Wednesday, November 10, 2010 : 11:30 AM - 11:45 AM

Stephanie A. Sterling, MD MPH , Master Program in Global Public Health, New York University, New York, NY
Laura O'Hara, MSN MPH , ChildFund-Liberia, Monrovia, Liberia
Laura E. Rueff, MD MPH , Master Program in Global Public Health, New York University, New York, NY
Olamide Kolade, MD MPH , Master Program in Global Public Health, New York University
Kristin Bright, PhD , Master Program in Global Public Health, New York University, New York, NY
Background: Recent efforts to reduce maternal mortality (MM) have resulted in a shift of traditional birth systems from domestic to biomedical settings.
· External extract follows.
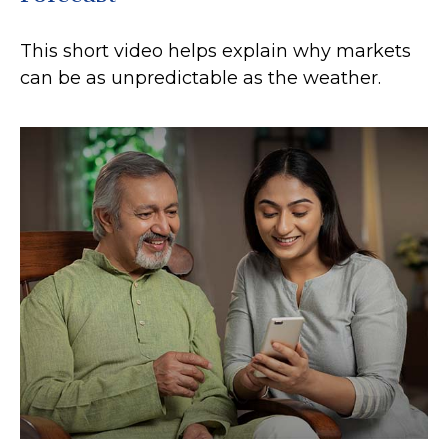
This short video helps explain why markets
can be as unpredictable as the weather.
This shift has created socio-cultural and logistical challenges in countries like Ghana where traditions maintain that childbirth should occur in the home among female kin and community elders. In order to participate in MM reduction initiatives, the Ghanaian Ministry of Health has begun training more midwives while simultaneously promoting the benefits of clinically supervised deliveries.

Methods: This mixed-method study consisted of 34 semi-structured interviews with Ghanaian women in the third trimester of pregnancy or recently (≤6 months) postpartum; participant observation; key informant interviews; and one focus group with six midwives. All interviews were tape-recorded and subsequently analyzed using template and inductive analysis.

Results: Pregnant and recently-delivered women agreed that hospitals were the best and safest place to deliver. Women described hospitals and associated staff as fulfilling supportive roles during the birth process, although the “house” was also identified as a site of preeminence for the transmission of symbolic, spiritual, and social meaning. Biomedical advice was considered to be commensurate with that of traditionally revered elders.

Conclusions: Accra is undergoing significant change with regard to traditional birth systems. The presumed “development” of re-locating birth practices from the home to the hospital, however, may come at a cost. Care should be taken to design and implement maternal health initiatives that minimize conflict and prevent the erosion of traditions that provide meaning and support to women in pre- and post-natal settings.

Learning Areas:
Planning of health education strategies, interventions, and programs
Public health or related research
Social and behavioral sciences

Learning Objectives:
1) Describe the cultural and kin-based support roles of “the hospital” with respect to pregnancy and birth among women in Greater Accra; 2) Discuss traditional birth systems and role of “the home” in pregnancy and birth; 3) Describe the shift of birthing practices from the home to the hospital as well as the potential conflicts and benefits accompanying that transformation.

Keywords: International MCH, Maternal Care

Presenting author's disclosure statement:

Qualified on the content I am responsible for because: I am a co-author for the study protocol, conducted the research, and performed data analysis.
Any relevant financial relationships? No

I agree to comply with the American Public Health Association Conflict of Interest and Commercial Support Guidelines, and to disclose to the participants any off-label or experimental uses of a commercial product or service discussed in my presentation.